Material shown:
===============

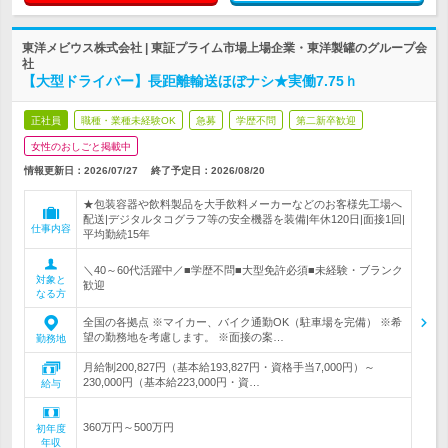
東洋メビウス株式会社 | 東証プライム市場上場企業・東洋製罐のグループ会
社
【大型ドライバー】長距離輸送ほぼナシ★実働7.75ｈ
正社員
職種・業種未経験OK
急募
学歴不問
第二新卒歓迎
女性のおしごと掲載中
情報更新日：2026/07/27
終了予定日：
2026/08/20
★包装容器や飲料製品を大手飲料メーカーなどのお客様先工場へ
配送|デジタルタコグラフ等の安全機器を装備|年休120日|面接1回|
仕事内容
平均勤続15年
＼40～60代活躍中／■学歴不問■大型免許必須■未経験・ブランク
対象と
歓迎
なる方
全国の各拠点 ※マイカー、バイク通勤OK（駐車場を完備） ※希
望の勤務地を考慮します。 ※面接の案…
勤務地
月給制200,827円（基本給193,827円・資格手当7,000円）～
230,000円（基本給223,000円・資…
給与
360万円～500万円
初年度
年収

===============

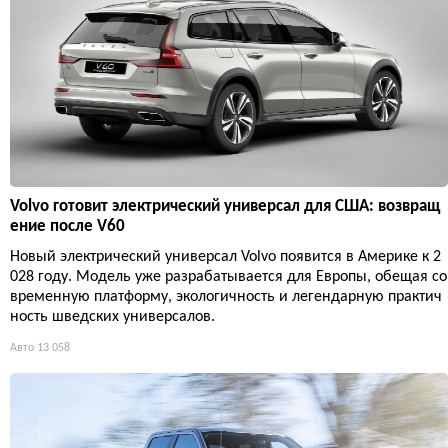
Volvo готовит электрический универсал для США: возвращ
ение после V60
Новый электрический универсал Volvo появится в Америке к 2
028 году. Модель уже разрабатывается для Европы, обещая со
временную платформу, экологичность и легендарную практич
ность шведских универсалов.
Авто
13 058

===============

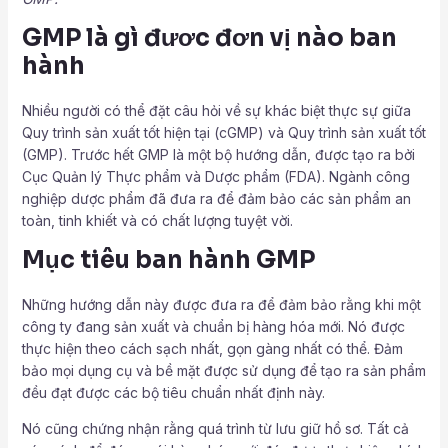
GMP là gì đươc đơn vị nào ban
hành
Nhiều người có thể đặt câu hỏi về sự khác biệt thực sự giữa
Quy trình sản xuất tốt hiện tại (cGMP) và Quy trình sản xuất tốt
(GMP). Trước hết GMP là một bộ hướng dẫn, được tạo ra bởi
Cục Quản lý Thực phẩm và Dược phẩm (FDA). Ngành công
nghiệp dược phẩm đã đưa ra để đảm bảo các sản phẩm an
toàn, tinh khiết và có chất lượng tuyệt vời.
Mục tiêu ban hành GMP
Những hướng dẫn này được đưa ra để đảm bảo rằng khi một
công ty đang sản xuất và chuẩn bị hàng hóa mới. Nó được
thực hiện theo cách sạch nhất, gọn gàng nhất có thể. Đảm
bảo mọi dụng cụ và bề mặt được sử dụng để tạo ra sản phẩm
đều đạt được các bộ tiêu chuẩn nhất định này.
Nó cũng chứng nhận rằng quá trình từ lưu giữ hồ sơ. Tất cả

===============

The task:
In the preceding material, find each line holding the word "chuẩn" and copy it out.

Exercise response:
công ty đang sản xuất và chuẩn bị hàng hóa mới. Nó được
đều đạt được các bộ tiêu chuẩn nhất định này.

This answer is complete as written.